MİLAN KUNDERA- VAROLMANIN DAYANILMAZ HAFİFLİĞİ
MİLAN KUNDERA- VAROLMANIN DAYANILMAZ HAFİFLİĞİ
Milan Kundera
Tereza, Tomas’ı beklenmedik bir zamanda Prag’da ziyarete
geldiğinde Tomas, Birinci Bölüm’de söylediğim gibi, onunla hemen o gün, daha
doğrusu o saat sevişti ama ardından Tereza birdenbire ateşlendi.
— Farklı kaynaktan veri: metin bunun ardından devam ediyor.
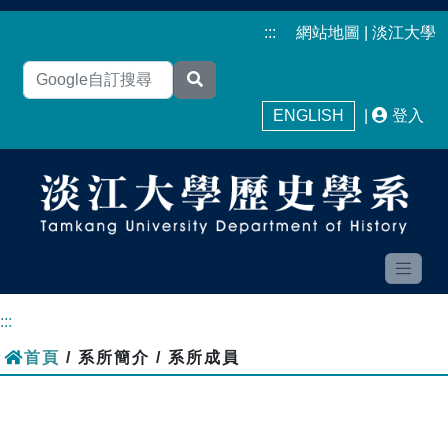
:::
網站地圖
|
淡江大學
ENGLISH
|
登入
:::
首頁
/ 系所簡介 / 系所成員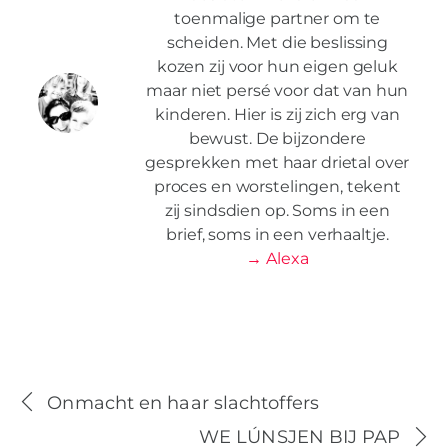
toenmalige partner om te
scheiden. Met die beslissing
kozen zij voor hun eigen geluk
maar niet persé voor dat van hun
kinderen. Hier is zij zich erg van
bewust. De bijzondere
gesprekken met haar drietal over
proces en worstelingen, tekent
zij sindsdien op. Soms in een
brief, soms in een verhaaltje.
→ Alexa
Onmacht en haar slachtoffers
WE LÚNSJEN BIJ PAP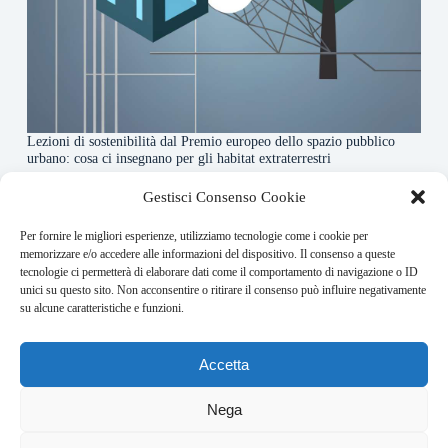
Lezioni di sostenibilità dal Premio europeo dello spazio pubblico
urbano: cosa ci insegnano per gli habitat extraterrestri
7 Agosto 2026
Gestisci Consenso Cookie
Per fornire le migliori esperienze, utilizziamo tecnologie come i cookie per
About this website
memorizzare e/o accedere alle informazioni del dispositivo. Il consenso a queste
tecnologie ci permetterà di elaborare dati come il comportamento di navigazione o ID
Orbitare ogni giorno trova per te le notizie più rilevanti in
unici su questo sito. Non acconsentire o ritirare il consenso può influire negativamente
ambito space economy.
su alcune caratteristiche e funzioni.
Address:
Accetta
VIA USODIMARE 3 - 37138 - VERONA (VR)
E-Mail:
Nega
redazione@bullet-network.com
Network: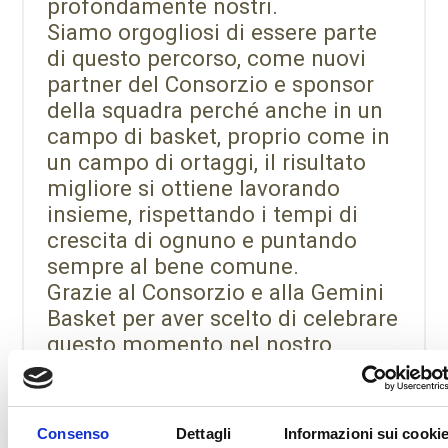
profondamente nostri.
Siamo orgogliosi di essere parte
di questo percorso, come nuovi
partner del Consorzio e sponsor
della squadra perché anche in un
campo di basket, proprio come in
un campo di ortaggi, il risultato
migliore si ottiene lavorando
insieme, rispettando i tempi di
crescita di ognuno e puntando
sempre al bene comune.
Grazie al Consorzio e alla Gemini
Basket per aver scelto di celebrare
questo momento nel nostro
“verde”
Consenso
Dettagli
Informazioni sui cooki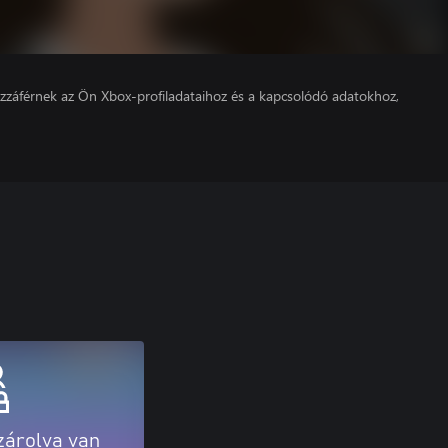
hozzáférnek az Ön Xbox-profiladataihoz és a kapcsolódó adatokhoz,
zárolva van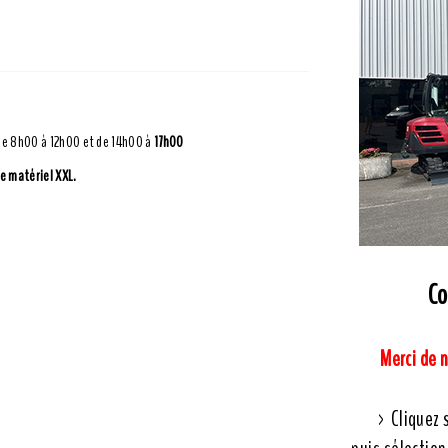
 de 8h00 à 12h00 et de 14h00 à
17h00
e matériel XXL.
Co
Merci de 
> Cliquez 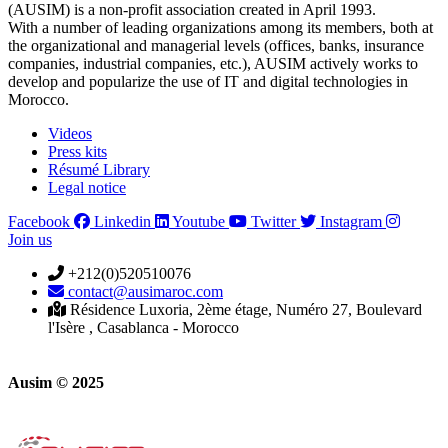
(AUSIM) is a non-profit association created in April 1993.
With a number of leading organizations among its members, both at
the organizational and managerial levels (offices, banks, insurance
companies, industrial companies, etc.), AUSIM actively works to
develop and popularize the use of IT and digital technologies in
Morocco.
Videos
Press kits
Résumé Library
Legal notice
Facebook
Linkedin
Youtube
Twitter
Instagram
Join us
+212(0)520510076
contact@ausimaroc.com
Résidence Luxoria, 2ème étage, Numéro 27, Boulevard
l'Isère , Casablanca - Morocco
Ausim © 2025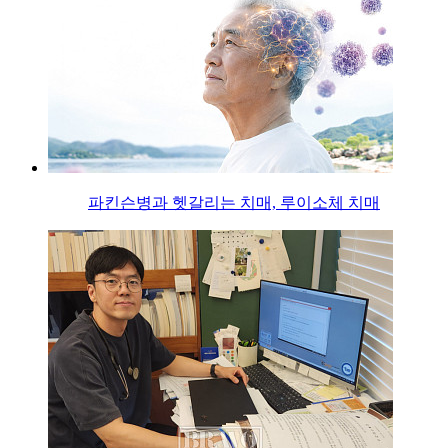
파킨슨병과 헷갈리는 치매, 루이소체 치매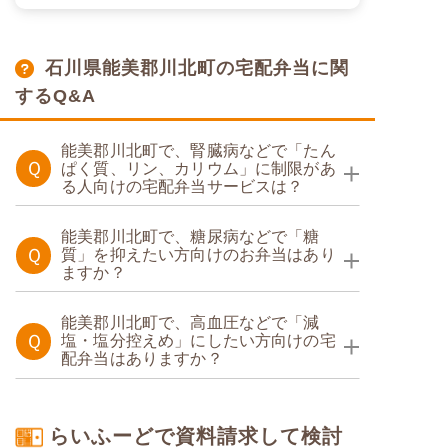
石川県能美郡川北町の宅配弁当に関
するQ&A
能美郡川北町で、腎臓病などで「たん
Ｑ
ぱく質、リン、カリウム」に制限があ
る人向けの宅配弁当サービスは？
たんぱく調整食
能美郡川北町で、糖尿病などで「糖
Ｑ
質」を抑えたい方向けのお弁当はあり
ますか？
糖質カロリー調整食
能美郡川北町で、高血圧などで「減
たんぱく調整食
Ｑ
塩・塩分控えめ」にしたい方向けの宅
配弁当はありますか？
塩分制限食
糖質制限食
たんぱく調整食
らいふーどで資料請求して検討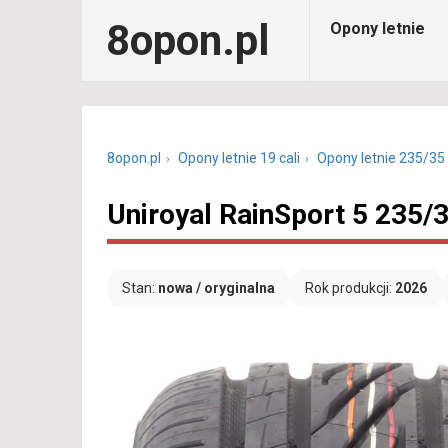
8opon.pl
Opony letnie
8opon.pl
Opony letnie 19 cali
Opony letnie 235/35
Uniroyal RainSport 5 235/
Stan:
nowa / oryginalna
Rok produkcji:
2026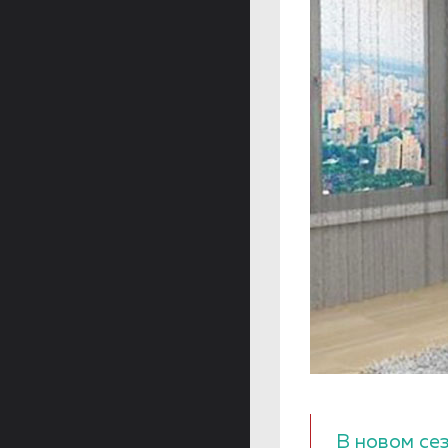
В новом се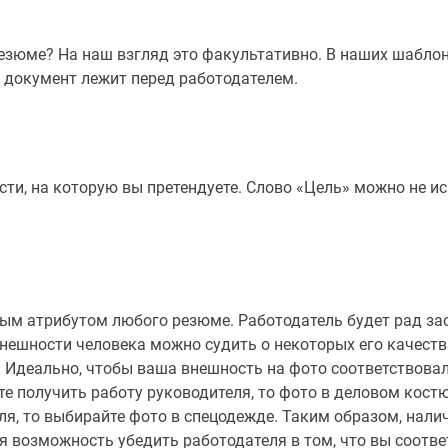
Резюме? На наш взгляд это факультативно. В наших шабло
за документ лежит перед работодателем.
ти, на которую вы претендуете. Слово «Цель» можно не и
м атрибутом любого резюме. Работодатель будет рад зао
нешности человека можно судить о некоторых его качеств
 Идеально, чтобы ваша внешность на фото соответствовал
те получить работу руководителя, то фото в деловом костюм
ля, то выбирайте фото в спецодежде. Таким образом, нал
яя возможность убедить работодателя в том, что вы соотве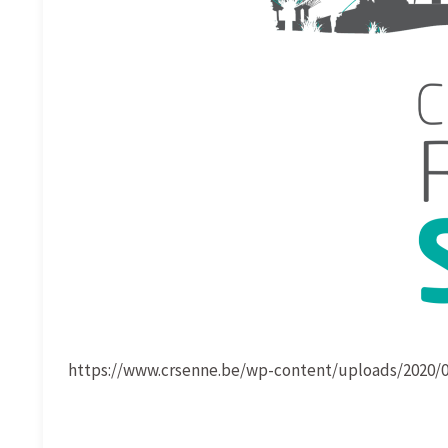
https://www.crsenne.be/wp-content/uploads/2020/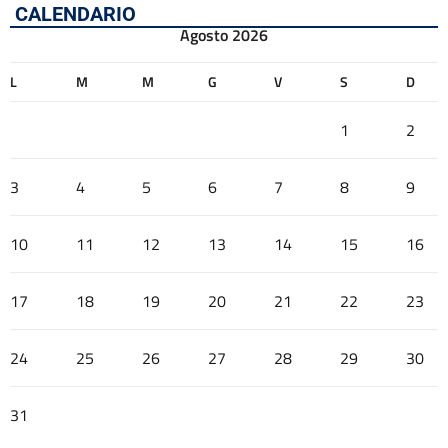
CALENDARIO
Agosto 2026
L
M
M
G
V
S
D
1
2
3
4
5
6
7
8
9
10
11
12
13
14
15
16
17
18
19
20
21
22
23
24
25
26
27
28
29
30
31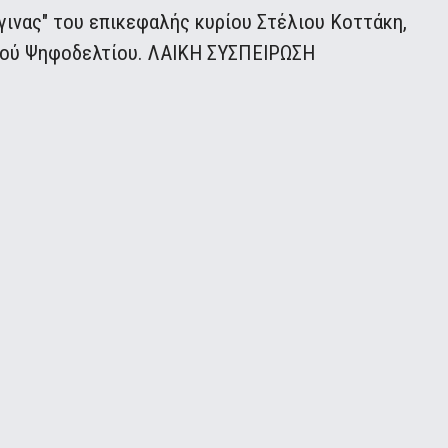
ινας" του επικεφαλής κυρίου Στέλιου Κοττάκη,
κού Ψηφοδελτίου. ΛΑΙΚΗ ΣΥΣΠΕΙΡΩΣΗ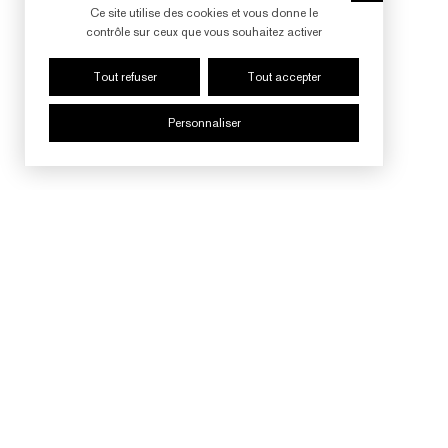
Ce site utilise des cookies et vous donne le
contrôle sur ceux que vous souhaitez activer
Tout refuser
Tout accepter
Personnaliser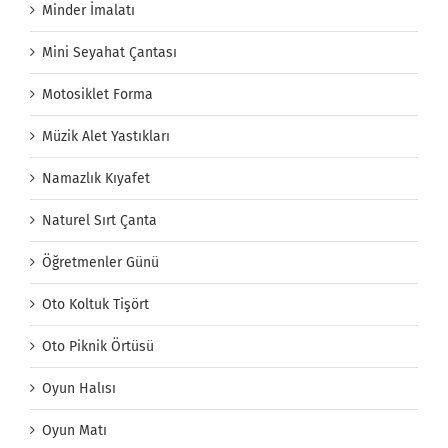
Minder İmalatı
Mini Seyahat Çantası
Motosiklet Forma
Müzik Alet Yastıkları
Namazlık Kıyafet
Naturel Sırt Çanta
Öğretmenler Günü
Oto Koltuk Tişört
Oto Piknik Örtüsü
Oyun Halısı
Oyun Matı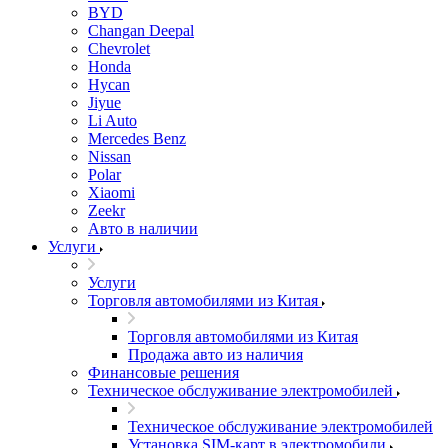
BYD
Changan Deepal
Chevrolet
Honda
Hycan
Jiyue
Li Auto
Mercedes Benz
Nissan
Polar
Xiaomi
Zeekr
Авто в наличии
Услуги
Услуги
Торговля автомобилями из Китая
Торговля автомобилями из Китая
Продажа авто из наличия
Финансовые решения
Техническое обслуживание электромобилей
Техническое обслуживание электромобилей
Установка SIM-карт в электромобили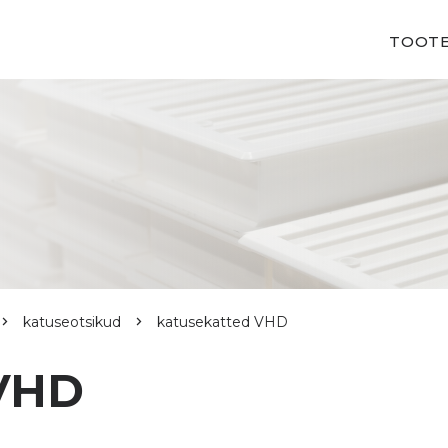
TOOT
katuseotsikud
katusekatted VHD
VHD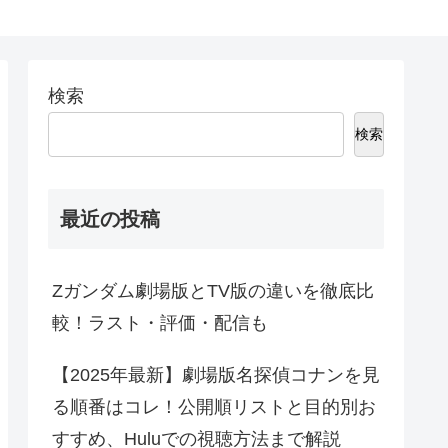
検索
検索
最近の投稿
Zガンダム劇場版とTV版の違いを徹底比
較！ラスト・評価・配信も
【2025年最新】劇場版名探偵コナンを見
る順番はコレ！公開順リストと目的別お
すすめ、Huluでの視聴方法まで解説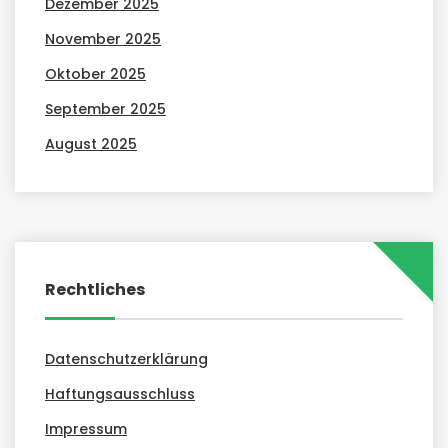
Dezember 2025
November 2025
Oktober 2025
September 2025
August 2025
Rechtliches
Datenschutzerklärung
Haftungsausschluss
Impressum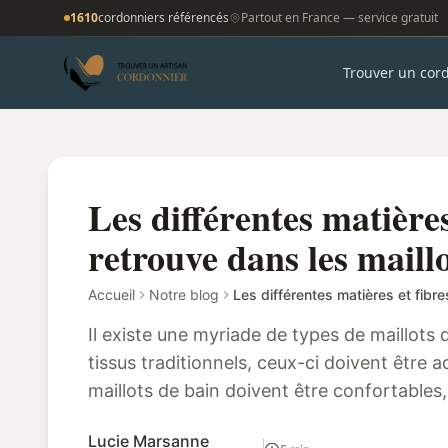
1610
cordonniers référencés
Partout en France — service gratuit
Trouver un cor
Les différentes matières
retrouve dans les maill
Accueil
Notre blog
Il existe une myriade de types de maillots
tissus traditionnels, ceux-ci doivent être a
maillots de bain doivent être confortable
confortablement et de sécher ...
Lucie Marsanne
Tereza yatakta
yatar, Tomas onun başucunda ayakta beklerken Tomas birden önüne geçemediği bir
duyguya kapıldı; Tereza sazdan sepete konulup, nehir aşağı bırakılarak
kendisine yollanmış bir çocuktu.
Terk edilmiş çocuk imgesi giderek Tomas’ın çok sevdiği bir
şey oldu ve Tomas sık sık içinde bu imgenin yer aldığı eski efsaneler üzerine
düşünmeye başladı. Sofokles’in Oedipus’unun çevirisine el atarken de aklında bu
vardı anlaşılan. Oedipus hikayesi herkesçe bilinir; çocukken terkedilen
Oedipus, Kral Polybus’a götürülür ve onun tarafından büyütülür. Delikanlı
Oidipus, bir gün bir dağ yolunda at süren bir soyluya rastlar. Aralarında kavga
çıkar ve Oedipus soyluyu öldürür. Sonra Kraliçe Joasta’nın kocası ve Tebai
kentinin kralı olur. Oysa ki dağlarda öldürdüğü adamın babası, yatağına girdiği
kadının ise anası olduğundan haberi yoktur. Bu arada kader, halkına veba
hastalığını musallat eder ve bu salgın hastalık nedeniyle onlara büyük acılar
çektirir. Oedipus halkının çektiği acıların nedeninin kendisi olduğunu
anlayınca, gözlerini kör eder ve o kör haliyle Tebai’den çıkar gider.